Chicago Cubs: Stan Hack
The single greatest leadoff hitter in Cubs history is the often forgotten about Stan Hack. I say that Hack is often forgotten about because he played back in the ’30s and ’40s and many of us probably never even watched him play. But in his 16 seasons spent with the Cubs, he put up insane numbers out of the leadoff spot year after year.
Hack was everything you looked for out of a leadoff hitter and more. He set the table for the Cubs offense by getting on base any way he could. He could certainly hit the ball but also had the patience to see a lot of pitches and take a walk. When he got on base, he seemingly came around to score just about every time.
Throughout his career with the Chicago Cubs, 74 percent of his plate appearances came out of the leadoff spot. As a leadoff hitter, Hack had a .398 on-base percentage to go along with a .302 batting average while scoring 940 runs. He was a five-time All-Star and helped lead the Cubs to four World Series appearances, although they lost each time.

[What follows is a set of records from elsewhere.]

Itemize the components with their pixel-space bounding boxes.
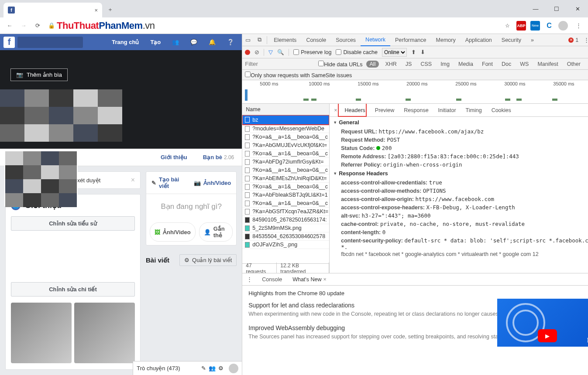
tab-response[interactable]: Response bbox=[399, 104, 433, 117]
tab-network[interactable]: Network bbox=[361, 34, 390, 46]
tab-memory[interactable]: Memory bbox=[431, 34, 461, 46]
reload-button[interactable]: ⟳ bbox=[31, 20, 44, 32]
record-icon[interactable] bbox=[245, 50, 250, 55]
preserve-log-checkbox[interactable]: Preserve log bbox=[293, 49, 331, 55]
disable-cache-checkbox[interactable]: Disable cache bbox=[336, 49, 378, 55]
tab-cookies[interactable]: Cookies bbox=[487, 104, 516, 117]
nav-home[interactable]: Trang chủ bbox=[107, 39, 143, 45]
tab-console[interactable]: Console bbox=[301, 34, 331, 46]
request-row[interactable]: ?Ko=a&__a=1&__beoa=0&__c bbox=[242, 166, 329, 174]
filter-xhr[interactable]: XHR bbox=[382, 60, 399, 68]
tab-performance[interactable]: Performance bbox=[390, 34, 431, 46]
request-row[interactable]: ?Ka=AbGMUJEvVcUKfj0f&Kt= bbox=[242, 141, 329, 150]
browser-tab[interactable]: f × bbox=[3, 3, 102, 17]
filter-css[interactable]: CSS bbox=[418, 60, 434, 68]
profile-picture[interactable] bbox=[4, 150, 78, 206]
help-icon[interactable]: ❔ bbox=[225, 37, 236, 48]
add-cover-button[interactable]: 📷 Thêm ảnh bìa bbox=[10, 68, 68, 81]
tab-sources[interactable]: Sources bbox=[331, 34, 361, 46]
request-row[interactable]: ?Ko=a&__a=1&__beoa=0&__c bbox=[242, 150, 329, 158]
action-photo-video[interactable]: 🖼Ảnh/Video bbox=[150, 222, 196, 242]
name-column-header[interactable]: Name bbox=[242, 104, 329, 115]
tab-initiator[interactable]: Initiator bbox=[433, 104, 461, 117]
tab-timing[interactable]: Timing bbox=[461, 104, 487, 117]
error-badge[interactable]: ✕ bbox=[568, 38, 574, 43]
facebook-search-input[interactable] bbox=[17, 37, 83, 48]
create-post-tab[interactable]: ✎Tạo bài viết bbox=[146, 172, 189, 194]
request-row[interactable]: ?modules=MessengerWebDe bbox=[242, 125, 329, 133]
request-row[interactable]: dOJFaVZihS_.png bbox=[242, 241, 329, 249]
lock-icon[interactable]: 🔒 bbox=[48, 22, 55, 29]
samesite-checkbox[interactable]: Only show requests with SameSite issues bbox=[245, 72, 352, 78]
filter-js[interactable]: JS bbox=[403, 60, 415, 68]
tab-close-icon[interactable]: × bbox=[94, 7, 98, 14]
download-har-icon[interactable]: ⬇ bbox=[420, 49, 425, 55]
photo-thumb[interactable] bbox=[74, 303, 135, 363]
edit-bio-button[interactable]: Chỉnh sửa tiểu sử bbox=[11, 216, 135, 231]
tab-application[interactable]: Application bbox=[461, 34, 497, 46]
hide-data-urls-checkbox[interactable]: Hide data URLs bbox=[318, 61, 362, 68]
request-row[interactable]: 84535504_626353084602578 bbox=[242, 232, 329, 241]
manage-posts-button[interactable]: ⚙ Quản lý bài viết bbox=[179, 254, 237, 266]
more-icon[interactable]: ⋮ bbox=[580, 37, 588, 43]
filter-input[interactable] bbox=[245, 61, 315, 67]
device-mode-icon[interactable]: ⧉ bbox=[254, 37, 265, 43]
request-row[interactable]: ?Ka=AbFDg72iumfIrGsy&Kt= bbox=[242, 158, 329, 166]
maximize-button[interactable]: ☐ bbox=[546, 0, 567, 17]
filter-doc[interactable]: Doc bbox=[499, 60, 514, 68]
filter-all[interactable]: All bbox=[366, 61, 379, 68]
tabs-overflow-icon[interactable]: » bbox=[526, 34, 539, 46]
tab-elements[interactable]: Elements bbox=[269, 34, 301, 46]
request-row[interactable]: 84590105_267825016563174: bbox=[242, 216, 329, 224]
request-row-selected[interactable]: bz bbox=[242, 115, 329, 125]
throttle-select[interactable]: Online bbox=[382, 48, 407, 57]
tab-about[interactable]: Giới thiệu bbox=[153, 149, 195, 166]
network-timeline[interactable]: 5000 ms10000 ms15000 ms20000 ms25000 ms3… bbox=[242, 80, 588, 104]
chat-bar[interactable]: Trò chuyện (473) ✎ 👥 ⚙ bbox=[133, 361, 242, 375]
request-row[interactable]: 5_2zSM9mMSk.png bbox=[242, 224, 329, 232]
filter-img[interactable]: Img bbox=[438, 60, 452, 68]
filter-ws[interactable]: WS bbox=[517, 60, 531, 68]
drawer-menu-icon[interactable]: ⋮ bbox=[242, 276, 257, 283]
general-section[interactable]: ▼General bbox=[333, 118, 588, 127]
tab-security[interactable]: Security bbox=[497, 34, 526, 46]
filter-media[interactable]: Media bbox=[456, 60, 476, 68]
upload-har-icon[interactable]: ⬆ bbox=[411, 49, 416, 55]
edit-details-button[interactable]: Chỉnh sửa chi tiết bbox=[11, 282, 135, 297]
response-headers-section[interactable]: ▼Response Headers bbox=[333, 169, 588, 178]
extension-new-icon[interactable]: New bbox=[530, 21, 540, 31]
drawer-whatsnew-tab[interactable]: What's New × bbox=[287, 273, 332, 286]
adblock-icon[interactable]: ABP bbox=[516, 21, 526, 31]
photo-thumb[interactable] bbox=[11, 303, 72, 363]
edit-icon[interactable]: ✎ bbox=[201, 365, 206, 372]
star-icon[interactable]: ☆ bbox=[502, 21, 512, 31]
group-icon[interactable]: 👥 bbox=[209, 365, 216, 372]
action-tag[interactable]: 👤Gắn thẻ bbox=[199, 222, 233, 242]
browser-menu-icon[interactable]: ⋮ bbox=[572, 20, 585, 32]
extension-c-icon[interactable]: C bbox=[544, 21, 554, 31]
friends-icon[interactable]: 👥 bbox=[170, 37, 181, 48]
request-row[interactable]: ?Ka=AbGSfTXcqn7eaJZR&Kt= bbox=[242, 208, 329, 216]
tab-friends[interactable]: Bạn bè2.06 bbox=[195, 149, 242, 166]
promo-banner[interactable]: ▶ ne bbox=[497, 299, 588, 347]
composer-input[interactable]: Bạn đang nghĩ gì? bbox=[146, 194, 236, 219]
filter-other[interactable]: Other bbox=[564, 60, 583, 68]
nav-create[interactable]: Tạo bbox=[146, 39, 165, 45]
search-icon[interactable]: 🔍 bbox=[277, 49, 284, 55]
minimize-button[interactable]: — bbox=[525, 0, 546, 17]
photo-video-tab[interactable]: 📷Ảnh/Video bbox=[189, 172, 237, 194]
filter-font[interactable]: Font bbox=[479, 60, 495, 68]
request-row[interactable]: ?Ko=a&__a=1&__beoa=0&__c bbox=[242, 133, 329, 141]
request-row[interactable]: ?Ka=AbFbIeakSBTJq9LI&Kt=1 bbox=[242, 191, 329, 199]
inspect-icon[interactable]: ▭ bbox=[242, 37, 254, 43]
new-tab-button[interactable]: ＋ bbox=[104, 3, 116, 16]
facebook-logo[interactable]: f bbox=[3, 37, 15, 48]
filter-manifest[interactable]: Manifest bbox=[535, 60, 560, 68]
close-window-button[interactable]: ✕ bbox=[567, 0, 588, 17]
clear-icon[interactable]: ⊘ bbox=[254, 49, 259, 55]
profile-avatar-icon[interactable] bbox=[558, 21, 568, 31]
tab-preview[interactable]: Preview bbox=[370, 104, 399, 117]
notifications-icon[interactable]: 🔔 bbox=[207, 37, 217, 48]
gear-icon[interactable]: ⚙ bbox=[218, 365, 224, 372]
request-row[interactable]: ?Ka=AbElMEsZhUniRqID&Kt= bbox=[242, 174, 329, 183]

Hack naturally excelled at getting on base. He had great patience and vision at the plate as he walked more than twice as much as he struck out. Out of the leadoff spot, he walked 850 times compared to just 340 strikeouts, which nowadays is something you never see anymore. With how often Hack was on base he scored 100 runs or more in seven seasons.
At the plate he recorded 190 hits four times in his career, hitting over .300 in his six seasons. Hack ended up leading the league in hits in both 1940 and 1941. Hack was a great contact hitter but didn’t feature much power. In his career, he only hit 43 home runs and only led off a game twice with a long ball.